On sait aujourd’hui le chiffre surévalué. Les historiens s’accordent sur plus de 500 000 adhérents en 1945.

Un chiffre qui fait déjà du PCF l’un des partis communistes les plus puissants du monde, et le parti politique français aux effectifs les plus fournis. Quelques semaines après la fête, le 21 octobre, le parti de Maurice Thorez va arriver en tête et dépasser les 5 millions de voix, recueillant 26,2 % des suffrages. Il obtiendra 159 députés, deux fois plus qu’en 1936.

Sur l’immense scène centrale, entouré d’Étienne Fajon, Jacques Duclos et Marcel Cachin, directeur du journal, Maurice Thorez, en bras de chemise, est accueilli comme une rock star. « La classe ouvrière et le peuple dans son ensemble ont le sentiment que le Parti communiste est leur parti, assure-t-il. Un million d’hommes et de femmes dans les rangs de notre Parti, c’est le résultat de nos efforts pour organiser la bataille de la Résistance… Nous nous sommes dépensés pendant les longues années d’Occupation, organisant les sabotages, les grèves, la lutte contre les réquisitions. Nous avons organisé la lutte armée. Nous nous sommes dépensés pour la création des Francs-tireurs et partisans français, qui ont constitué plus tard les neuf dixièmes des Forces françaises de l’intérieur, dont on sait le rôle dans la libération de notre pays. »

Deux mois plus tard, cinq ministres communistes vont faire leur entrée dans le deuxième gouvernement du général de Gaulle, formé le 13 novembre 1945 : Maurice Thorez, Ambroise Croizat, François Billoux, Marcel Paul et Charles Tillon. Sécurité sociale, nationalisation des grandes entreprises, création des comités d’entreprise, statut de la fonction publique, grille des salaires, inscription du droit de grève dans la Constitution… Les ministres communistes vont mettre en place, avec le programme du CNR, parmi les plus grandes conquêtes sociales françaises du XXe siècle.

Succès des oranges vendues par les Républicains espagnols

Le meeting des dirigeants du PCF devient une institution, un rendez-vous incontournable des rentrées politiques. Face à la grande scène, des écorces d’orange jonchent le sol de la clairière. Le peuple de la Fête, qui a connu la faim et les privations, savoure à nouveau le jus des oranges, que les Républicains espagnols vendent au prix de 25 francs. De l’autre côté des Pyrénées survit encore le régime fasciste de Franco.

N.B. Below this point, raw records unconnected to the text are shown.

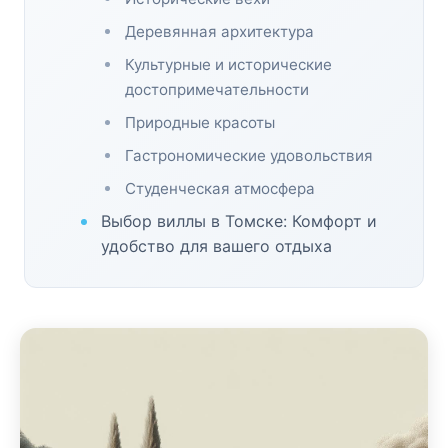
Деревянная архитектура
Культурные и исторические
достопримечательности
Природные красоты
Гастрономические удовольствия
Студенческая атмосфера
Выбор виллы в Томске: Комфорт и
удобство для вашего отдыха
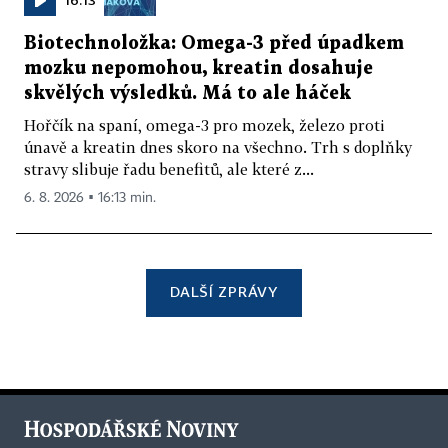
Biotechnoložka: Omega-3 před úpadkem
mozku nepomohou, kreatin dosahuje
skvělých výsledků. Má to ale háček
Hořčík na spaní, omega-3 pro mozek, železo proti
únavě a kreatin dnes skoro na všechno. Trh s doplňky
stravy slibuje řadu benefitů, ale které z...
6. 8. 2026 ▪ 16:13 min.
DALŠÍ ZPRÁVY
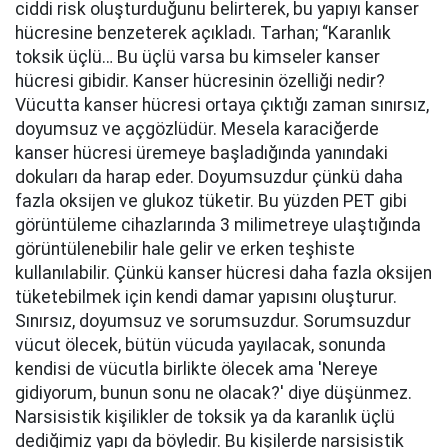
ciddi risk oluşturduğunu belirterek, bu yapıyı kanser
hücresine benzeterek açıkladı. Tarhan; “Karanlık
toksik üçlü… Bu üçlü varsa bu kimseler kanser
hücresi gibidir. Kanser hücresinin özelliği nedir?
Vücutta kanser hücresi ortaya çıktığı zaman sınırsız,
doyumsuz ve açgözlüdür. Mesela karaciğerde
kanser hücresi üremeye başladığında yanındaki
dokuları da harap eder. Doyumsuzdur çünkü daha
fazla oksijen ve glukoz tüketir. Bu yüzden PET gibi
görüntüleme cihazlarında 3 milimetreye ulaştığında
görüntülenebilir hale gelir ve erken teşhiste
kullanılabilir. Çünkü kanser hücresi daha fazla oksijen
tüketebilmek için kendi damar yapısını oluşturur.
Sınırsız, doyumsuz ve sorumsuzdur. Sorumsuzdur
vücut ölecek, bütün vücuda yayılacak, sonunda
kendisi de vücutla birlikte ölecek ama 'Nereye
gidiyorum, bunun sonu ne olacak?' diye düşünmez.
Narsisistik kişilikler de toksik ya da karanlık üçlü
dediğimiz yapı da böyledir. Bu kişilerde narsisistik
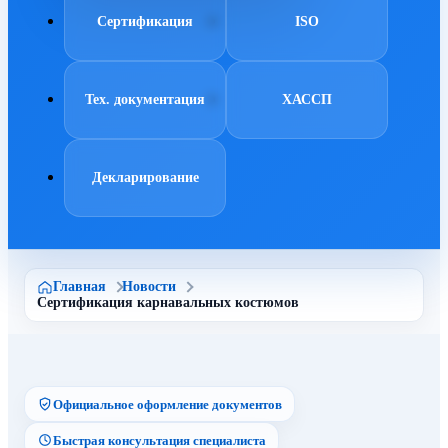
Сертификация
ISO
Тех. документация
ХАССП
Декларирование
Главная
Новости
Сертификация карнавальных костюмов
Официальное оформление документов
Быстрая консультация специалиста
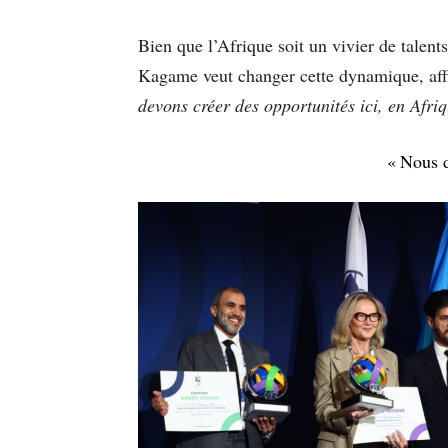
Bien que l’Afrique soit un vivier de talent
Kagame veut changer cette dynamique, affir
devons créer des opportunités ici, en Afriq
« Nous d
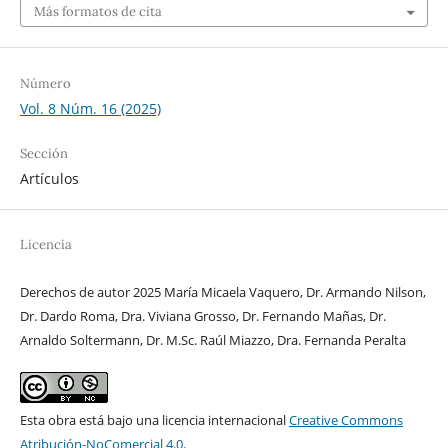
Más formatos de cita
Número
Vol. 8 Núm. 16 (2025)
Sección
Artículos
Licencia
Derechos de autor 2025 María Micaela Vaquero, Dr. Armando Nilson,
Dr. Dardo Roma, Dra. Viviana Grosso, Dr. Fernando Mañas, Dr.
Arnaldo Soltermann, Dr. M.Sc. Raúl Miazzo, Dra. Fernanda Peralta
Esta obra está bajo una licencia internacional
Creative Commons
Atribución-NoComercial 4.0
.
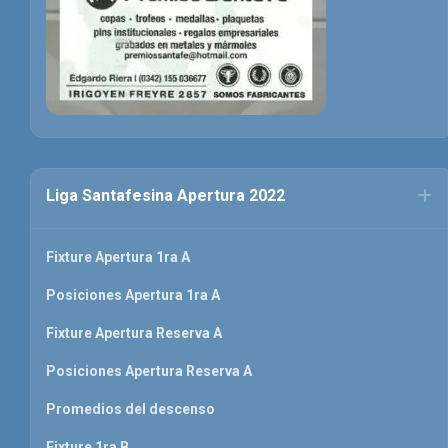
Liga Santafesina Apertura 2022
Fixture Apertura 1ra A
Posiciones Apertura 1ra A
Fixture Apertura Reserva A
Posiciones Apertura Reserva A
Promedios del descenso
Fixture 1ra B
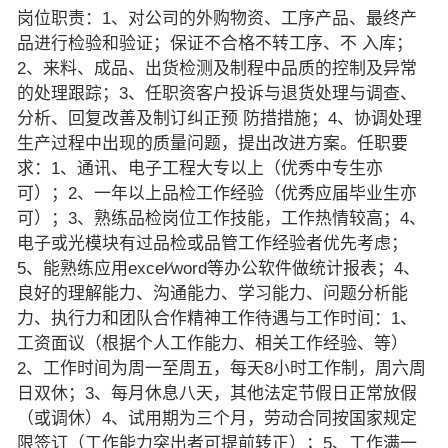
岗位职责：1、对公司的外购物资、工序产品、最终产
品进行检验和验证；保证不合格不转工序、不 入库；
2、来料、成品、出货检测及制程中品质的控制及异常
的处理跟踪；3、任职资客户投诉与退货处理与调查、
分析、回复改善及制订纠正预 防措措施；4、协调处理
生产过程中出现的质量问题，提出改进方案。任职要
求：1、通讯、电子工程大专以上（优秀中专生亦
可）；2、一年以上品检工作经验（优秀应届毕业生亦
可）；3、熟练品检岗位工作技能，工作热情较高；4、
电子或光模块有过品检或品管工作经验者优先考虑；
5、能熟练应用excel∕word等办公软件做统计报表；4、
良好的理解能力、沟通能力、学习能力、问题分析能
力、执行力和团队合作精神工作待遇与工作时间：1、
工资面议（根据个人工作能力、相关工作经验、等）
2、工作时间为周一至周五，每天8小时工作制，周六周
日双休；3、每月休息八天，其他法定节假日正常放假
（或调休）4、试用期为三个月，劳动合同按国家规定
限签订（工作能力突出者可提前转正）；5、工作满一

« Aux approches des heures de repas, la foule grossit, encore, si c’est possible, autour des stands de ravitaillement, raconte l’Humanité du 4 septembre. La Famille nouvelle est prise d’assaut. Il faut jouer des coudes pour déguster le délicieux « rancio » des CDH des Pyrénées-Orientales, ou se munir de cidre chez les Bretons émancipés ; on s’installe sous les tonnelles des Filles de France ou autour des nombreuses buvettes, on dévalise les marchands de crêpes et de frites. »

La presse de droite voit rouge. « Ce qui est grave, écrit le journal l’Époque, c’est que les facilités accordées aux organisateurs de cette foire (sic) par les pouvoirs publics, et la publicité qui lui fut faite par la radio et les actualités cinématographiques lui ont conféré à peu près le caractère d’une fête nationale. » La préfecture de police estimera à 930 000 le nombre de participants.

« Plus d’un million ! Jamais Paris ne vit une foule aussi grandiose et enthousiaste ! » titre l’Humanité, qui conte comment, déjà, « un orage de grêle qui se déclencha une demi-heure avant minuit dispersa les derniers visiteurs ». Le journal publie une liste d’objets trouvés, et regrette « de ne pouvoir qu’en deux mots ici remercier le magnifique dévouement des camarades de l’Humanité, qui se sont dépensés sans compter pour mettre au point l’organisation de cette fête grandiose ». « Grandiose », en effet, ce bouquet final du feu d’artifice qui clôtura cette édition, et s’éteignit « par une inscription dans le ciel en lettres de feu : VIVE L’HUMANITÉ ».